A1: 郵送の場合、A4サイズ1枚に簡潔にまとめるのが基本です。情報量が多すぎると、かえって読みにくくなってしまいます。
Q2: 複数の書類を送る場合、送付状は一つで良い?
A2: はい、応募する企業とポジションが同じであれば、履歴書、職務経歴書、その他の提出書類(ポートフォリオなど)をまとめて送る場合、送付状は1通で問題ありません。その際は、「記」書きの部分に同封書類を全てリストアップしましょう。
Q3: 応募書類を直接持参する場合、送付状は必要?
A3: 応募書類を企業に直接持参する場合、基本的には送付状は不要とされています。ただし、受付で担当者に渡す際に、封筒に入れて渡すのが丁寧な印象です。その際、封筒の表面に「応募書類在中」と記載し、裏面に自分の住所・氏名を書いておきましょう。

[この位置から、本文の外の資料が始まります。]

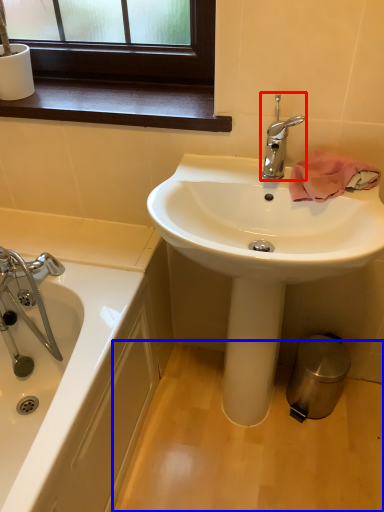 Question: Which object appears farthest to the camera in this image, tap (highlighted by a red box) or plain (highlighted by a blue box)?

Choices:
 (A) tap
 (B) plain

Answer: (B) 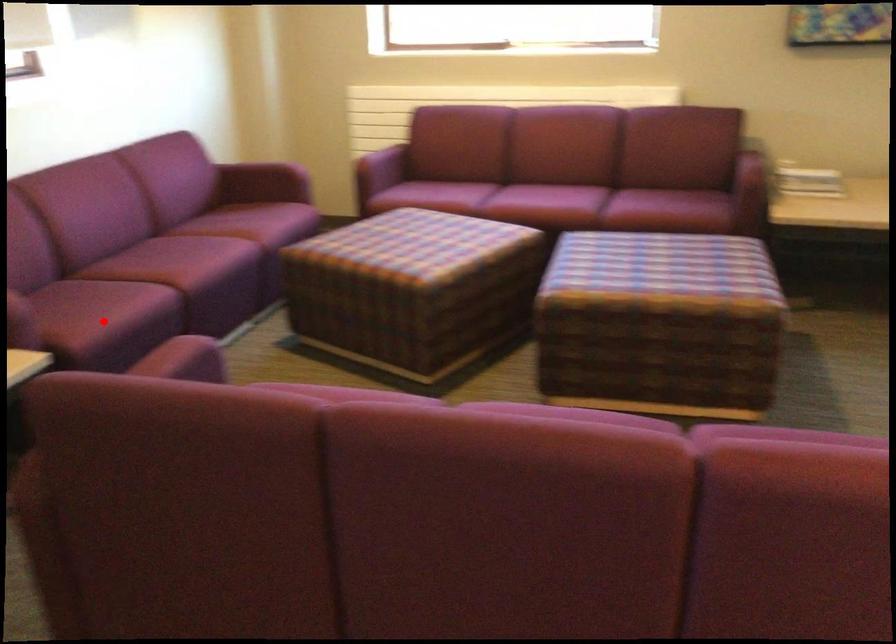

まとめ:丁寧な送付状で、好印象を与え転職成功へ繋げよう
転職活動における送付状は、あなたの第一印象を形成し、ビジネスマナーを示す上で、決して軽視できない重要な書類です。履歴書や職務経歴書の内容はもちろんのこと、この一枚の送付状にも心を配ることで、採用担当者にあなたの誠実さと熱意がより深く伝わるはずです。
基本的なマナーを守り、丁寧な言葉遣いを心がけ、そして何よりも「この会社で働きたい」というあなたの想いを込めて作成してください。この記事が、あなたが自信を持って送付状を作成し、転職活動を成功させるための一助となることを心から願っています。